What the task requires:
Where does the string "será" appear in the records? Copy every line that contains it.

Saved data entries
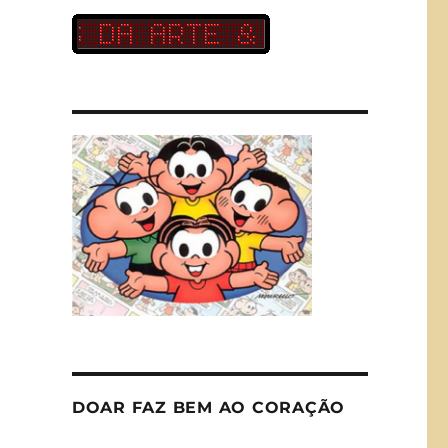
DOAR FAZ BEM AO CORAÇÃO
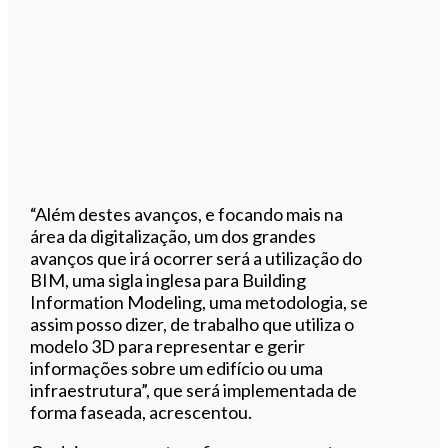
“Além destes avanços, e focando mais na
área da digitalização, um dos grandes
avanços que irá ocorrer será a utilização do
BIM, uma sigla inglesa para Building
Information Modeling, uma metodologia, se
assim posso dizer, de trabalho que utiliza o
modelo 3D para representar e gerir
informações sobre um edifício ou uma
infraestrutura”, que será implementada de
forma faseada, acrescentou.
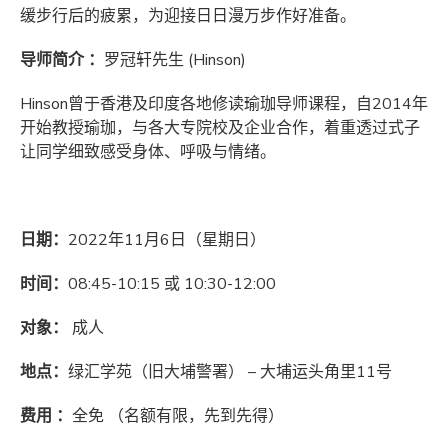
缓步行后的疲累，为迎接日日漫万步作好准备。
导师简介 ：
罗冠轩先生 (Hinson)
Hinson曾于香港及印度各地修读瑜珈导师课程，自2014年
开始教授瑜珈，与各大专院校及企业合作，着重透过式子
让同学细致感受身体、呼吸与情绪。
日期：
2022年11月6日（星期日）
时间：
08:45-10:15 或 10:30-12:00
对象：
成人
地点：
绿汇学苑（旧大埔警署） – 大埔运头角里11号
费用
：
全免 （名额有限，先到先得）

...

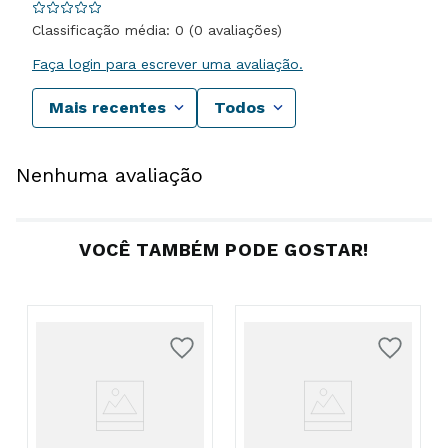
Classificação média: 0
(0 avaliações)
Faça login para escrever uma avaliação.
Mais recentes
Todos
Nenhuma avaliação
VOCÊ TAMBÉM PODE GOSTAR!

---

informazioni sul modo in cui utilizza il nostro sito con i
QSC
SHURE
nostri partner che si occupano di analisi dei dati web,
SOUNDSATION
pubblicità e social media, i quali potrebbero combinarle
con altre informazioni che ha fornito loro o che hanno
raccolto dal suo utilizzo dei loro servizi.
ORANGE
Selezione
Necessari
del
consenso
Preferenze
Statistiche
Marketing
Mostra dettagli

Solution for this problem:
avanços que irá ocorrer será a utilização do
infraestrutura”, que será implementada de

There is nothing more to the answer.